O-RU Interoperability, RIC Integration, and Automation

Multi-vendor O-RU integration under O-RAN Split 7.2x, alignment with near-real-time RIC/xApps, and lifecycle automation across CI/CD pipelines will determine operational viability. Tooling for observability, performance regression, and closed-loop optimization must mature.

GPU Supply, Cost, and Platform Availability

GPU availability, cost volatility, and platform standardization will influence rollout pacing, particularly if AI workloads share the same accelerators as L1 processing at the edge.

Next Steps and 2026 Roadmap

Operators and suppliers should translate the milestone into actionable trials, architecture choices, and procurement plans for 2026.

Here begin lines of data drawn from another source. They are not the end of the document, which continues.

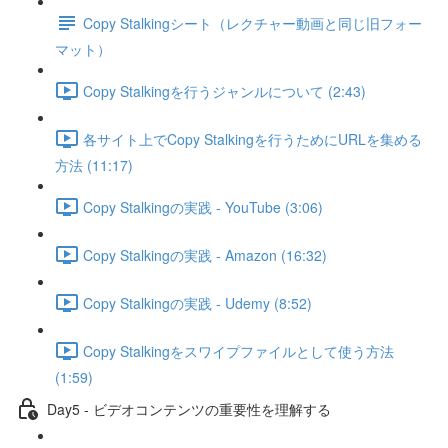
Copy Stalkingシート（レクチャー動画と同じ旧フォー
マット）
Copy Stalkingを行うジャンルについて (2:43)
各サイト上でCopy Stalkingを行うためにURLを集める
方法 (11:17)
Copy Stalkingの実践 - YouTube (3:06)
Copy Stalkingの実践 - Amazon (16:32)
Copy Stalkingの実践 - Udemy (8:52)
Copy Stalkingをスワイプファイルとして使う方法
(1:59)
Day5 - ビデオコンテンツの重要性を理解する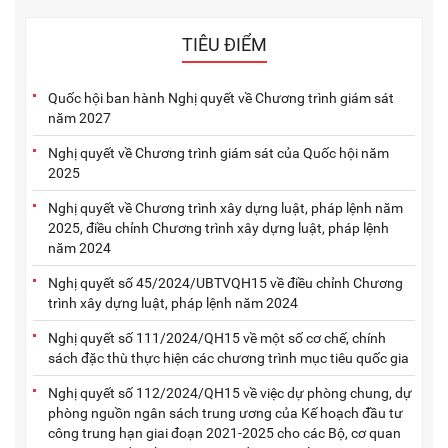
TIÊU ĐIỂM
Quốc hội ban hành Nghị quyết về Chương trình giám sát
năm 2027
Nghị quyết về Chương trình giám sát của Quốc hội năm
2025
Nghị quyết về Chương trình xây dựng luật, pháp lệnh năm
2025, điều chỉnh Chương trình xây dựng luật, pháp lệnh
năm 2024
Nghị quyết số 45/2024/UBTVQH15 về điều chỉnh Chương
trình xây dựng luật, pháp lệnh năm 2024
Nghị quyết số 111/2024/QH15 về một số cơ chế, chính
sách đặc thù thực hiện các chương trình mục tiêu quốc gia
Nghị quyết số 112/2024/QH15 về việc dự phòng chung, dự
phòng nguồn ngân sách trung ương của Kế hoạch đầu tư
công trung hạn giai đoạn 2021-2025 cho các Bộ, cơ quan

Operator Actions: POCs, Power, and Benchmarks

Stand up POCs for GPU-based DUs in urban macro with 64T64R radios, validate 16-layer MU-MIMO outdoors, and baseline power, capacity, and latency versus incumbent L1 accelerators. Prioritize O-RAN 7.2x RUs, tight timing, and transport designs, and integrate with RIC for AI-driven beam and interference control.

Vendor Actions: Deterministic L1 and CI/CD

Harden software stacks for deterministic L1 on GPUs, certify multi-vendor O-RUs, and build runbooks that combine AI inference with real-time PHY processing. Invest in observability, energy optimization, and CI/CD pipelines that support rapid feature iteration without service risk.

Milestones: Trials, Benchmarks, and Interoperability

SoftBank targets commercial introduction from 2026 and is showcasing the system at NVIDIA GTC in Washington, D.C. this week. Track additional operator field trials, published power and performance benchmarks, uplink MU-MIMO maturity, and broader O-RU interoperability results as indicators of market readiness.